L’ ha chiamato addirittura la prestigiosa Accademia dei Lincei il 26 febbraio prossimo a Roma in Via della Lungara 10, per una conferenza. Sembra strano che un’istituzione tanto seriosa possa occuparsi di Pif. Strano un piffero! Non a caso, il suo fondatore Federico Cesi scelse come stemma la Lince e l’occhio lungo dell’Accademia le impone di affacciarsi sui tempi che corrono, sui fenomeni di costume sociale del nostro secolo . Così Pif poggerà il suo lato B dietro quella cattedra dove hanno posto le terga i più illustri personaggi dei secoli passati fino ad oggi. Con tutta evidenza Pif fa cultura, anche se lui non si pone in cattedra, non vuole insegnare niente, ma è il suo atteggiamento interiore che conta.
Pif Diliberto rappresenta un punto di collegamento tra il nuovo e il vecchio, quel modus vivendi che, ora, sembra opportuno rivalutare nella disgregazione dei tempi. Lui riesce a fare audience, non col birignao intellettualoide ma col sorriso aperto, gioviale, che non vuole sottintesi di sorta. Gli seccherebbe molto, confessa, che gli stampassero addosso l’immagine dell’intellettuale, lui che a scuola era una frana, voti assai scarsi, che scelse il liceo scientifico per pigrizia solo per seguire i suoi compagni di medie che quasi in blocco si erano iscritti allo scientifico.

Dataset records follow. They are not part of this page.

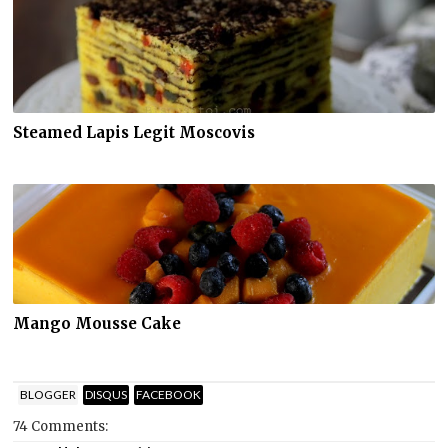
Steamed Lapis Legit Moscovis
Mango Mousse Cake
BLOGGER
DISQUS
FACEBOOK
74 Comments: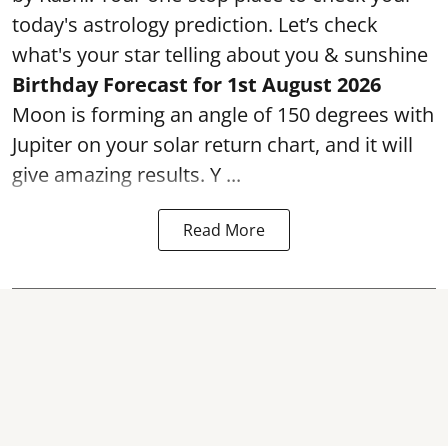
today's astrology prediction. Let’s check
what's your star telling about you & sunshine
Birthday Forecast for 1st August
2026
Moon is forming an angle of 150 degrees with
Jupiter on your solar return chart, and it will
give amazing results. Y ...
Read More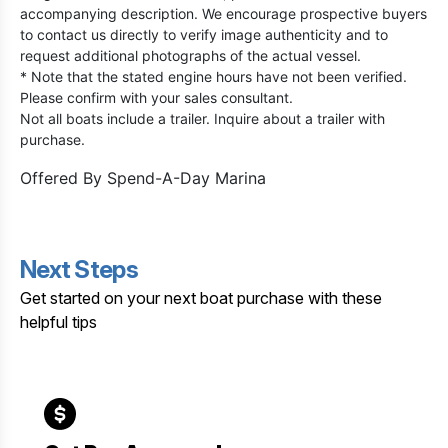
accompanying description. We encourage prospective buyers
to contact us directly to verify image authenticity and to
request additional photographs of the actual vessel.
* Note that the stated engine hours have not been verified.
Please confirm with your sales consultant.
Not all boats include a trailer. Inquire about a trailer with
purchase.
Offered By
Spend-A-Day Marina
Next Steps
Get started on your next boat purchase with these
helpful tips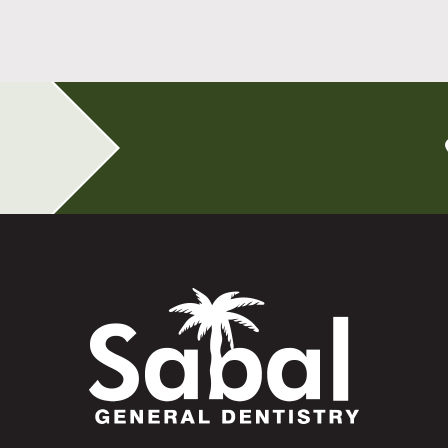
Read More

Pigro, flemmatico, indolente, amerebbe l’esistenza steso su un divano. Lamenta infatti un’incipiente pancetta. Ma in fondo pancia è bello per un uomo, come vanta la cultura maschilista che critica invece la pancia della donna. In coppia da anni con la giornalista Giulia Innocenzi, che dice di non prenderlo sul serio, si dichiara fedelissimo ( forse per pigrizia?), anche se le donne gli corrono dietro. Non fuma, non beve, si annoia dappertutto e l’unico posto dove vorrebbe vivere è Londra. Pif non è poi così facile come vuol far sembrare. L’intelligenza sorniona è la sua vigile compagna nell’irrequietezza della noia.
Spera di non diventare come quei personaggi che, alla richiesta di un’intervista, rispondono : “Parla col mio agente ”. Non sia mai, paventa. Anche quando riceve chiamate di cui non conosce il numero, sulle prime tentenna a rispondere, ma alla fine, curioso di sapere chi è, risponde! E mal gliene incoglie, perché poi verrà rincorso allo sfinimento da qualche esordiente giornalista di qualche emergente radio privata. E lui non sa dire di no perché ha il buon cuore dei siciliani e non dimentica la sua gavetta.
Pif rischia di diventare un prodotto dei tempi, sul quale tuffarsi secondo il vento che tira. Ma noi gli auguriamo di restare Pierfrancesco Diliberto, perché è quello che ci piace, dietro il Pif.